# Advice



## Pongo (Feb 18, 2021)

Hi All, apologies if this isn't the correct place to post this... just after some advice...

We have had a new conservatory installed last year, and the builder has used a tile called eco-tile, which is a recycled rubber slate effect tile.

I noticed that a trim strip had come lose and fallen into the gutter.. so went up a ladder to have a look...

It seems there might be a problem, there is a lot of moisture under the last tile when I lifted it up to replace the trim. The moisture is actually underneath the membrane. I assumed the plywood should be dry and not wet like this?

I've also noticed that where this trim piece has fallen out there is no overhang from the bottom tile to the gutter... I'm no physics expert but I can't see how the water is supposed to jump the gap, so will just be running down and potentially inside the facia board. I also wonder if there is enough overlap on the tiles as the mounting holes are barely under the edge of the next tile up.

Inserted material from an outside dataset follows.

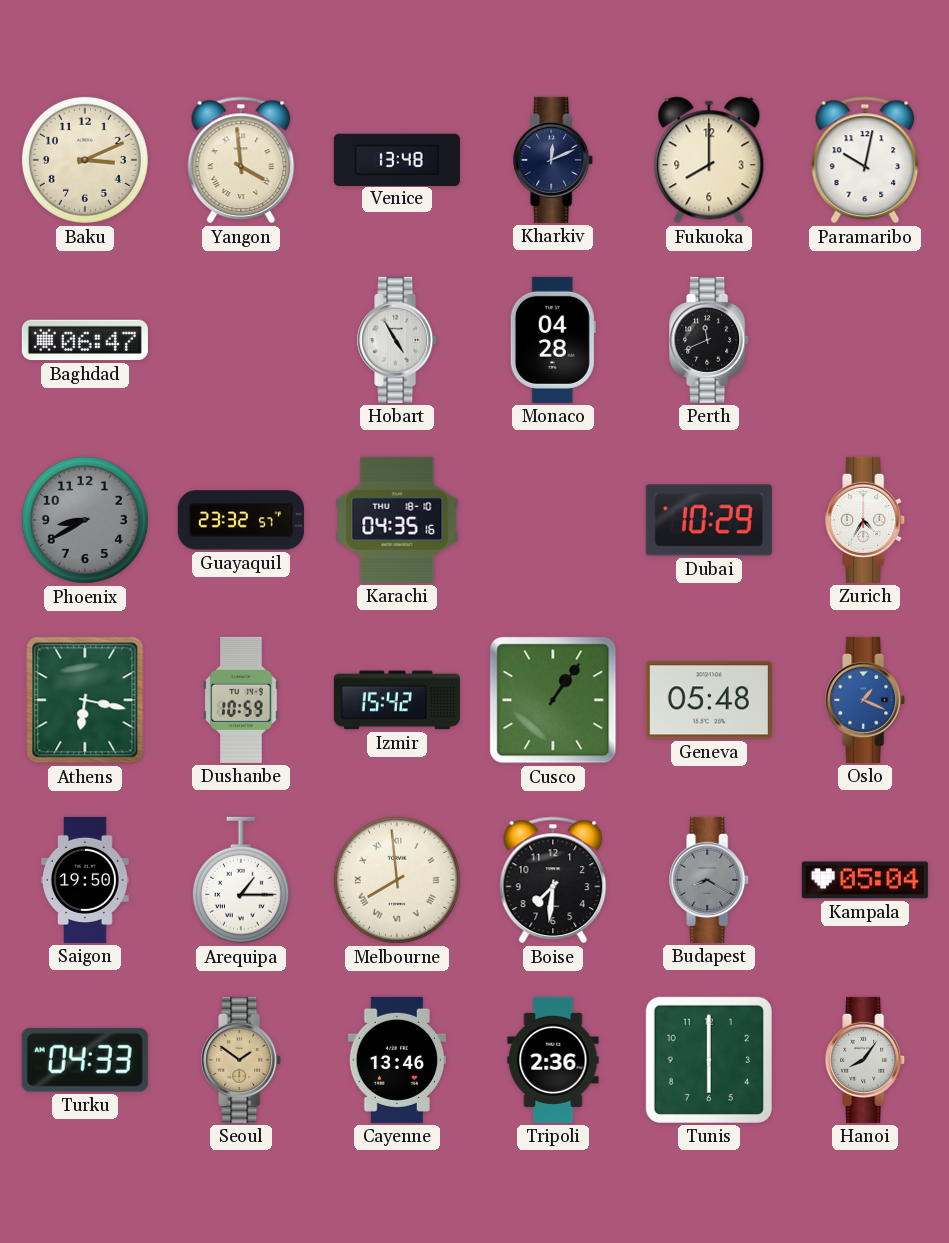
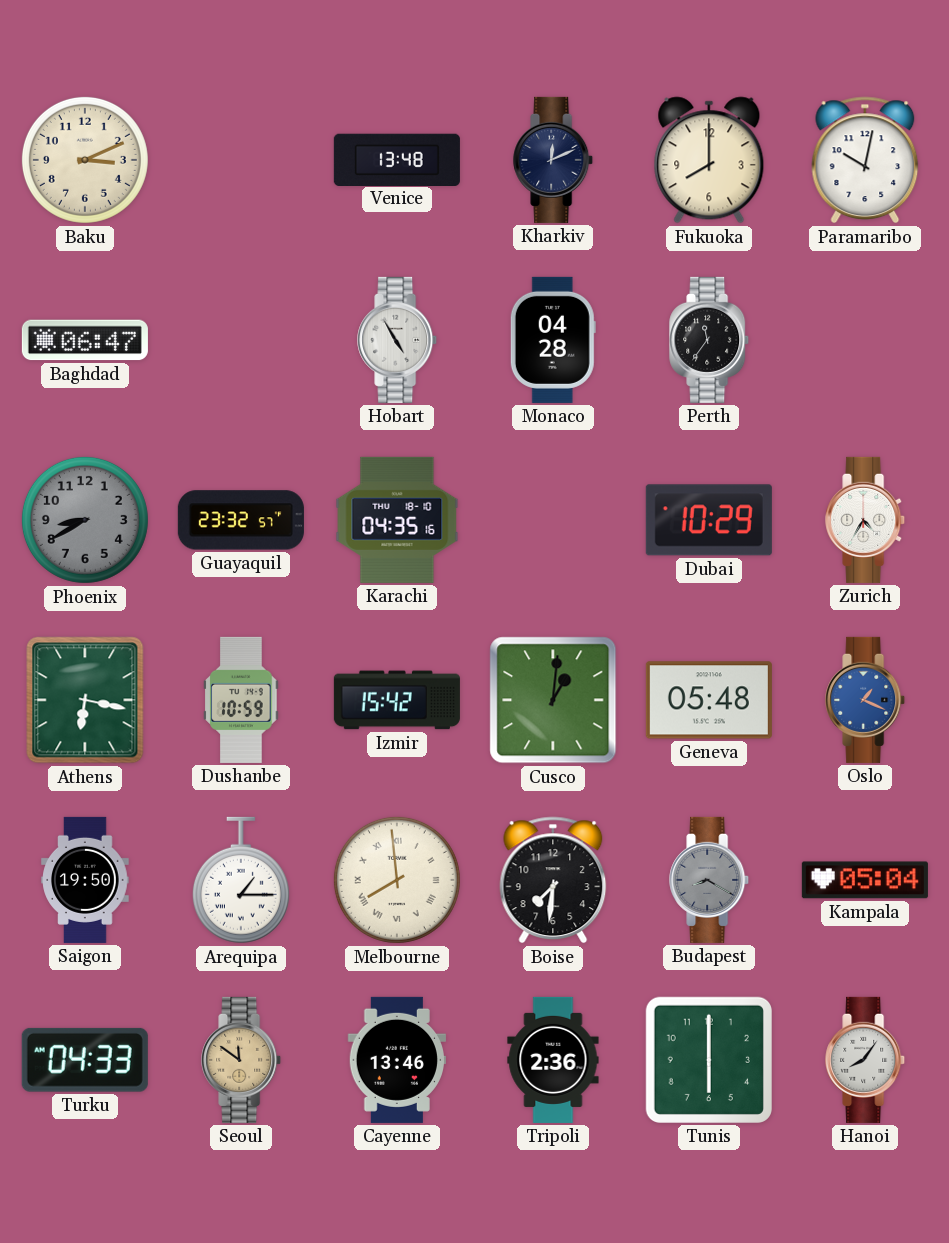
Yangon: 3:59 -> none
Perth: 11:41 -> 11:36
Cusco: 1:06 -> 1:01
Seoul: 1:51 -> 11:51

I've asked the builder to come and inspect and he's adamant its all fine - we disagree.

I'm obviously not a roofer, but it doesn't seem right to me.. a quick google suggests that the tile should overhang the gutter by at least 25mm. Which this clearly isn't. And after reading about the capillary action of water in the edge.. it seems like too much water and too much travel to be just that, I fear there may be issues further up.

This build falls under permitted development in our area, so no building inspection needed. But is there an inspection service I can pay for to come and give me a written opinion as to how incorrectly this has been installed? As my builder is convinced there are no problems.

Any advice greatly appreciated. We're located in Leigh on sea, Essex.


----------



## roofermann (Jul 7, 2012)

Any of the packaging left? Should have the exposure guidelines on it. Can't find that particular product with google, but most manufacturers will have an installation guide pdf on line. IMO, your concerns are valid, but I've never done anything with that product.


----------